The court also denied appeals by three other defendants. Mr. Cannon had refused to go along with the efforts by the International Brotherhood of Teamsters (IBT) to sway his vote.
Mr. Williams, resigned the Teamster's presidency in favor of Jackie Presser. Williams was fined $29,000 and sentenced to up to 55 years in prison.
Mr. Presser has been effective in reestablishing much of the national control of Teamster affairs that had been lost under Williams and, before him, Frank E. Fitzsimmons. But the union (still the country's largest) has substantial pockets of discontent.
Presser is seeking to reverse a three-year trend of job losses in the industry and wage declines that have reduced pay in the industry by more than 7 percentage points. The solution he sees is a nationwide contract.

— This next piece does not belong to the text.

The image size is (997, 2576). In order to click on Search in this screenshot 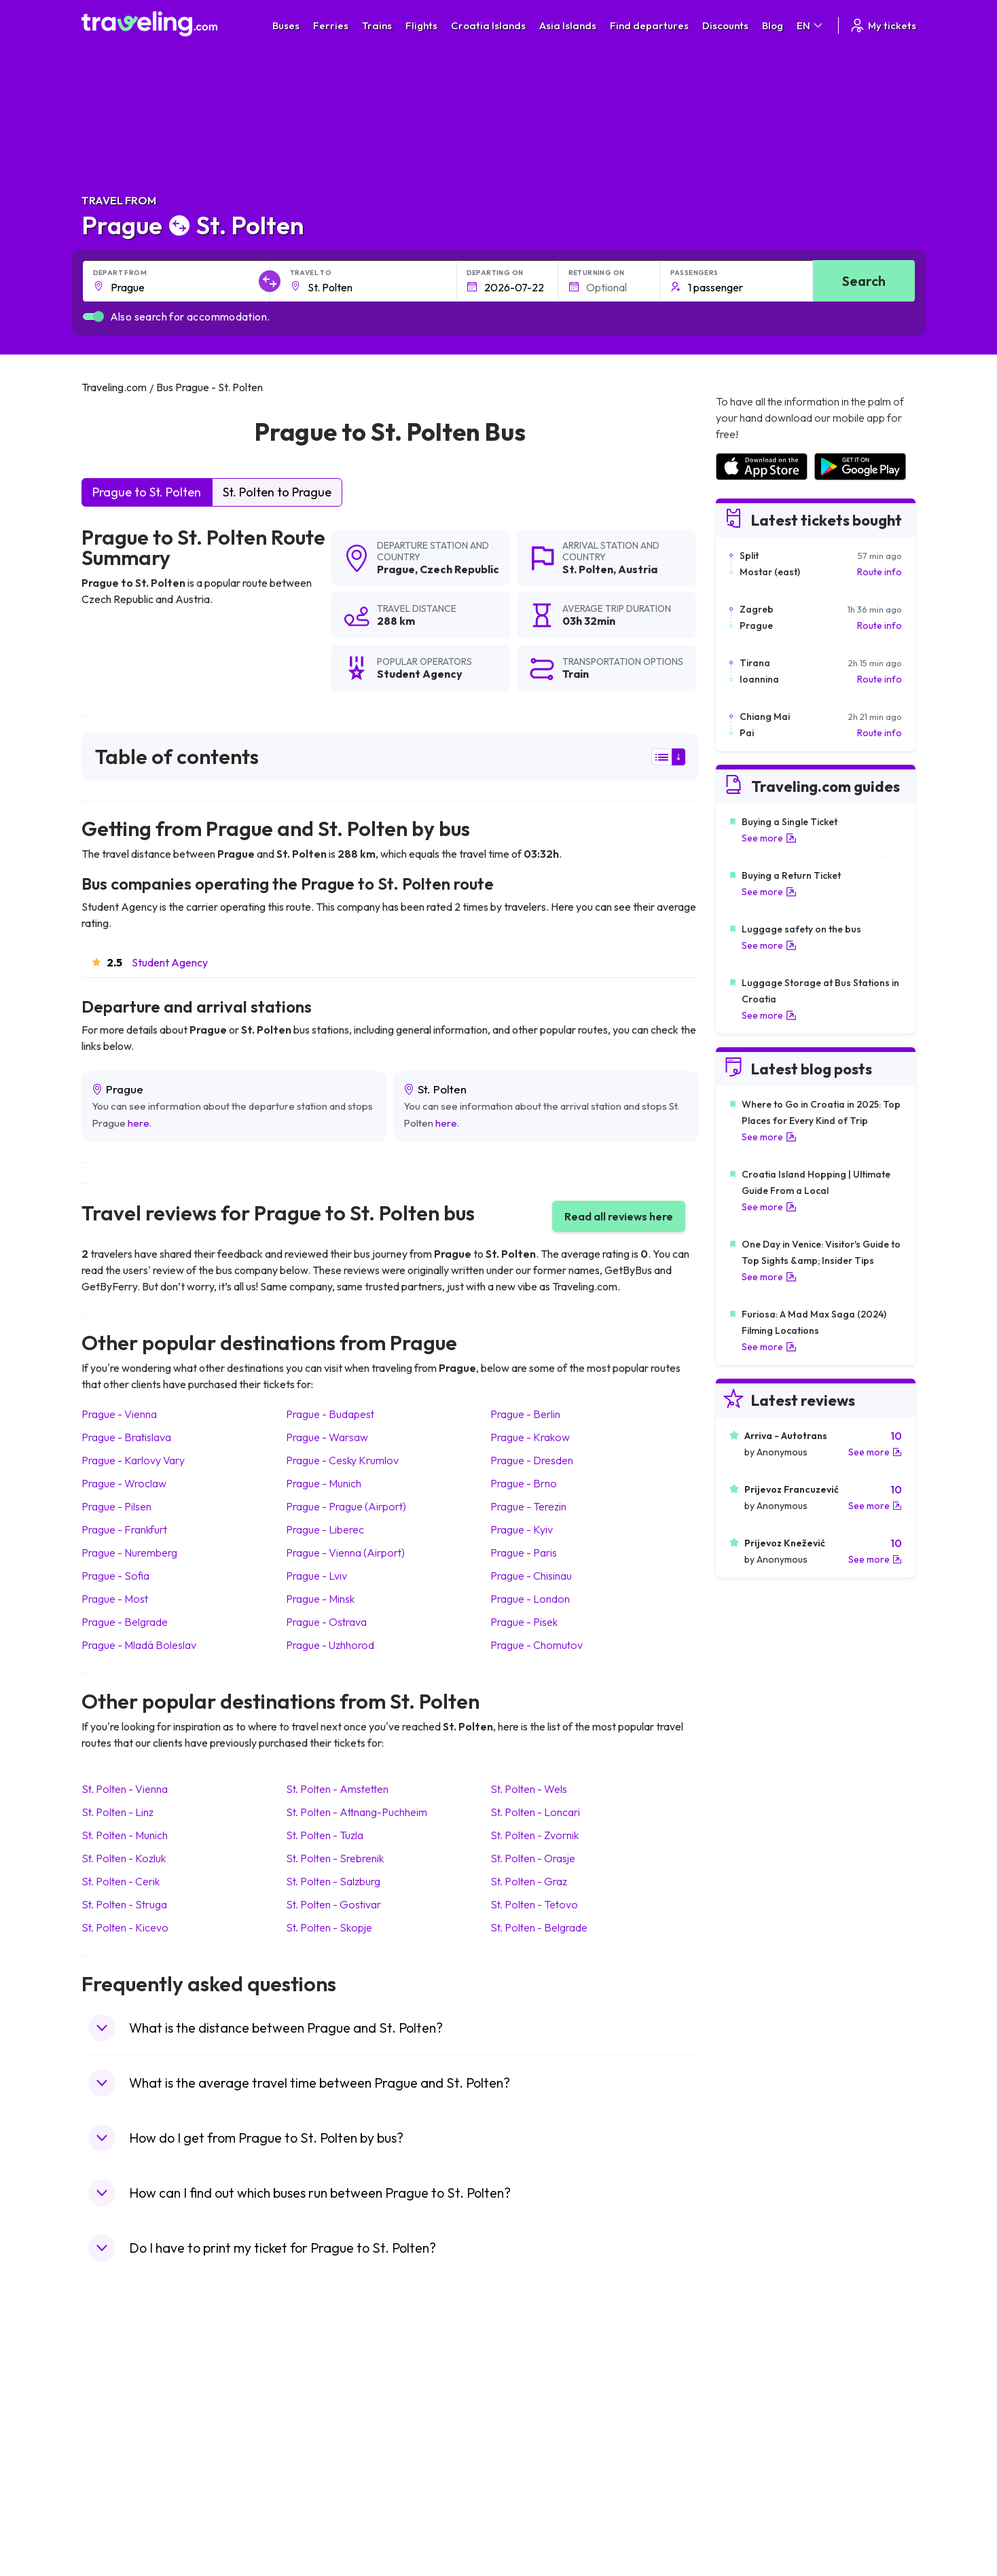 , I will do `click(864, 280)`.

To win such a contract, union members would have to settle for relatively low wage-and-benefit improvements, perhaps no more than 11 percent over three years. This probably would be less than the cost-of-living increases and would come after a modest 8 percent increase in labor costs since 1982.
Such a low settlement would mean that IBT members in some companies would have to settle for less than the fat increases they might be able to negotiate on their own, but that many other employers could not afford.
But several hundred other companies have been forced out of business as a result of deregulation and the economic recession. About 17 percent of the 300,000 workers in jobs once controlled by the IBT have been lost either to unemployment or to nonunion operations.
The condition of the industry is so poor that the IBT and Presser are at a severe bargaining disadvantage. Employers are suggesting a two-tier wage system that would mean lower hourly wages for new employees and truckers recalled to jobs -- a plan similar to the new Postal Service contracts.
Any compromise would hurt Presser politically, caught in the middle of this year's negotiations. A strike is considered unlikely and unwanted by union leaders.